One interesting omission from the standard (in my opinion at least) is that it does not discuss the use of virtual vs physical server infrastructure. I would imagine that most larger-scale server operations these days would be heavily virtualised but this is generally a good option for most use cases and makes some of the conversations around resilient design considerably less burdensome. It can also be extremely cost-effective when compared to physical server roll-outs and of course, makes any migration to cloud or hybrid solutions easier to implement.
All servers and related storage platforms should continue to work if any single component or service fails
The purpose of this element is to ensure that any onsite technology is as reliable as possible and that the risks of downtime are mitigated and minimised as far as possible. Building truly resilient infrastructure is hard. Like, really hard. I will one day write an article to demonstrate how hard it is to get it right. That said, there are some simple items listed within this standard that will at least get things going in the right direction:
- ensure there are multiple power supplies for servers that have an automatic cutover system in place
- ensure that all key elements are covered by a UPS with at least 30 minutes run-time (of which more below)

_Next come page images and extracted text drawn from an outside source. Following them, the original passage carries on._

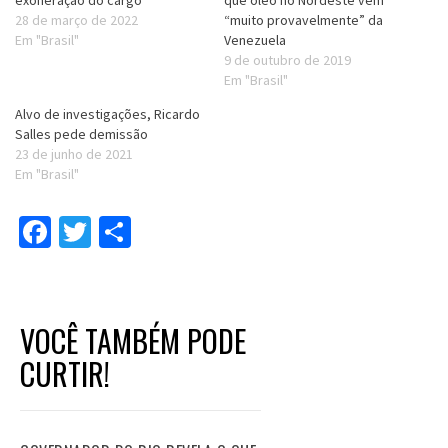
28 de março de 2022
“muito provavelmente” da
Em "Brasil"
Venezuela
9 de outubro de 2019
Em "Brasil"
Alvo de investigações, Ricardo
Salles pede demissão
23 de junho de 2021
Em "Brasil"
Facebook
Twitter
Compartilhar
VOCÊ TAMBÉM PODE
CURTIR!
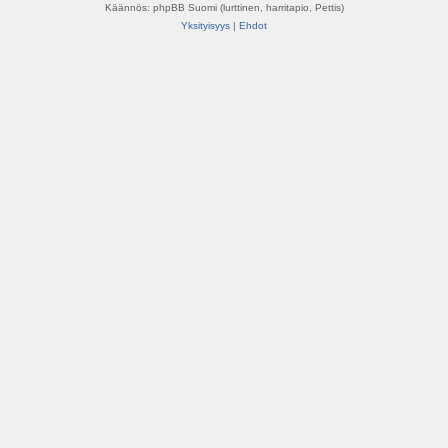
Käännös: phpBB Suomi (lurttinen, harritapio, Pettis)
Yksityisyys
|
Ehdot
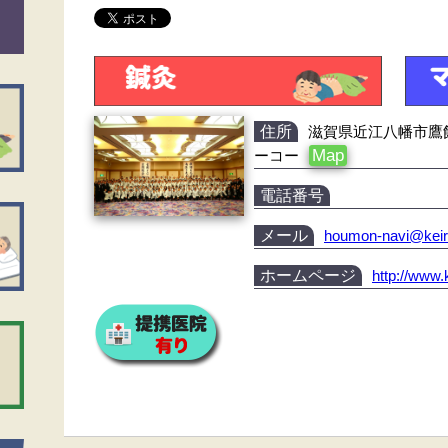
住所
滋賀県近江八幡市鷹飼
Map
ーコー
電話番号
メール
houmon-navi@kei
ホームページ
http://www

- ensure that any disc systems utilise some form of RAID or similar technology such that the loss of a drive can be accommodated with no loss of service
- ensure there are regular backups of the systems and data
- if possible have backup servers in the event of a failure
- ensure that valid manufacturer warranties are in place with service levels that meet business requirements
It goes on to expand on the warranty line with a note that anything not covered by manufacturer warranty should have spares such as fans, power supplies etc. I’d probably go a step further and say that would be a good idea anyway, there is little point waiting for someone to come to site to replace a component you could easily have in stock at low cost. Most manufacturers have schemes to allow staff to be certified to undertake some level of basic component swap as part of the warranty scheme. Also worth noting that having equipment not covered by manufacturer warranty will count against you for Cyber Essentials accreditation purposes.
There are a couple of other items to note.
The UPS point is fairly standard and oft-repeated. However, what I’ve seen missed many times is to ensure that all components in the chain are covered by UPS so that the servers don’t fail due to loss of storage or networking or some other critical element that isn’t part of the UPS load. Once all those elements are included it may require a more substantial UPS to give that 30 minute window.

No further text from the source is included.